Goal of the exercise:
Among the entries below, find the lines that hold the word "Białymstoku" and report them.

Entries supplied:

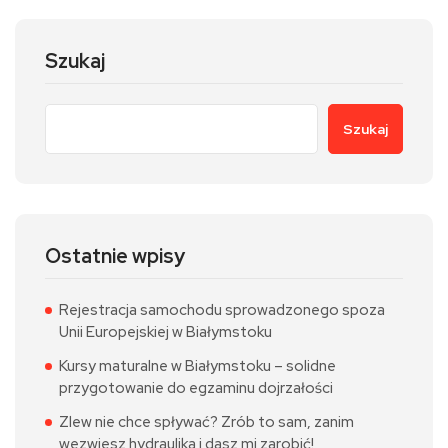
Szukaj
Szukaj
Ostatnie wpisy
Rejestracja samochodu sprowadzonego spoza
Unii Europejskiej w Białymstoku
Kursy maturalne w Białymstoku – solidne
przygotowanie do egzaminu dojrzałości
Zlew nie chce spływać? Zrób to sam, zanim
wezwiesz hydraulika i dasz mi zarobić!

Output:
Unii Europejskiej w Białymstoku
Kursy maturalne w Białymstoku – solidne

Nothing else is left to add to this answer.